Quel peut être l’apport d’un média indépendant comme Frontier à la transition démocratique au Myanmar ?
Comme la LND a la main sur le gouvernement et sur le Parlement, il est difficile de surveiller rigoureusement ses activités. Or les médias et la société civile sont les deux seules entités aptes à contrôler ces institutions. La LND est également attentive à ne rien faire qui puisse altérer ses relations avec l’armée. La société civile et les médias ont donc aussi un important rôle à jouer pour surveiller les activités de cette institution qui reste très puissante au Myanmar.

Depuis 2017, la Fondation Hirondelle met en oeuvre avec son partenaire Frontier Myanmar un programme sur les droits de l’homme financé par l’ambassade des Pays-Bas. Un magazine sera diffusé à partir d’octobre 2017 en podcast.

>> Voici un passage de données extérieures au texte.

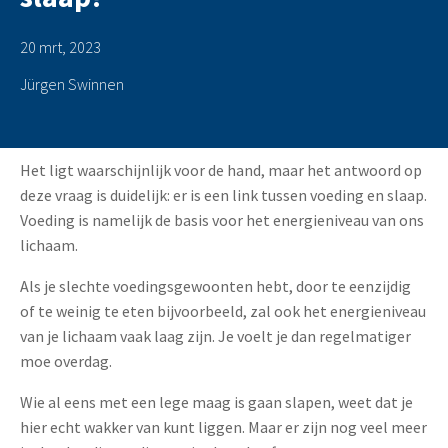
20 mrt, 2023
Jürgen Swinnen
Het ligt waarschijnlijk voor de hand, maar het antwoord op
deze vraag is duidelijk: er is een link tussen voeding en slaap.
Voeding is namelijk de basis voor het energieniveau van ons
lichaam.
Als je slechte voedingsgewoonten hebt, door te eenzijdig
of te weinig te eten bijvoorbeeld, zal ook het energieniveau
van je lichaam vaak laag zijn. Je voelt je dan regelmatiger
moe overdag.
Wie al eens met een lege maag is gaan slapen, weet dat je
hier echt wakker van kunt liggen. Maar er zijn nog veel meer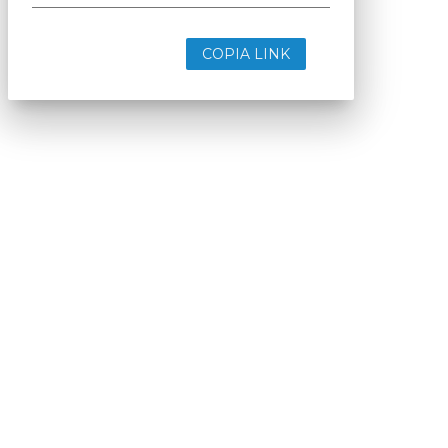
COPIA LINK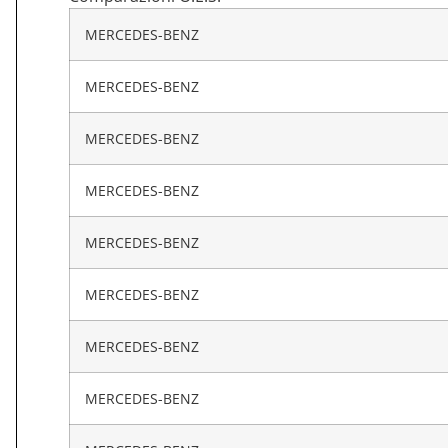
MERCEDES-BENZ
MERCEDES-BENZ
MERCEDES-BENZ
MERCEDES-BENZ
MERCEDES-BENZ
MERCEDES-BENZ
MERCEDES-BENZ
MERCEDES-BENZ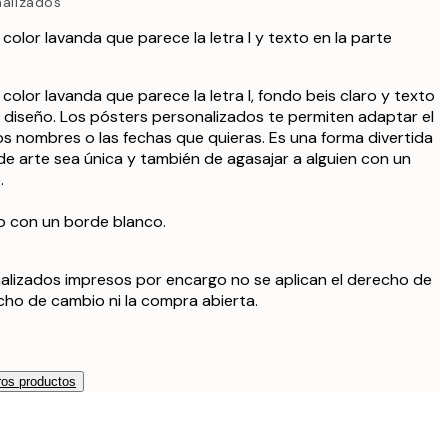
nalizados
r color lavanda que parece la letra I y texto en la parte
r color lavanda que parece la letra I, fondo beis claro y texto
el diseño. Los pósters personalizados te permiten adaptar el
los nombres o las fechas que quieras. Es una forma divertida
de arte sea única y también de agasajar a alguien con un
.
o con un borde blanco.
alizados impresos por encargo no se aplican el derecho de
echo de cambio ni la compra abierta.
os productos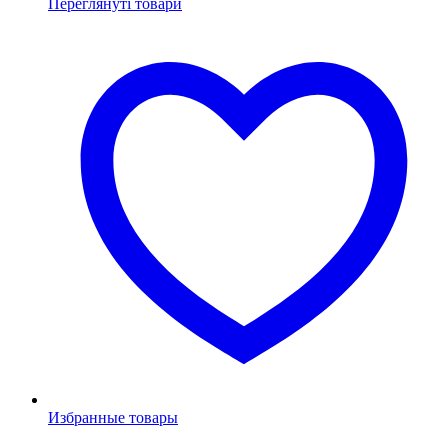
Переглянуті товари
Избранные товары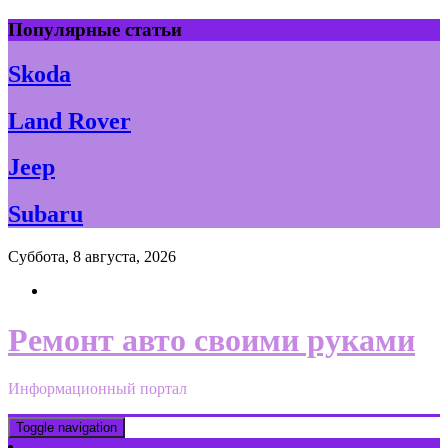
Skip
Популярные статьи
to
content
Skoda
Land Rover
Jeep
Subaru
Суббота, 8 августа, 2026
Ремонт авто своими руками
Информационный портал
Toggle navigation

L’émission fera notamment entendre la voix des femmes et des personnes marginalisées, pour contribuer au dialogue national et contrer les stéréotypes négatifs. Les podcasts seront produits et diffusés en partenariat avec un réseau de médias ethniques, en commençant par la région de Magwe et l’État de Rakhine. Cet État est particulièrement important compte tenu des violences actuelles et violations des droits de l’homme visant la minorité ethnique Rohingya.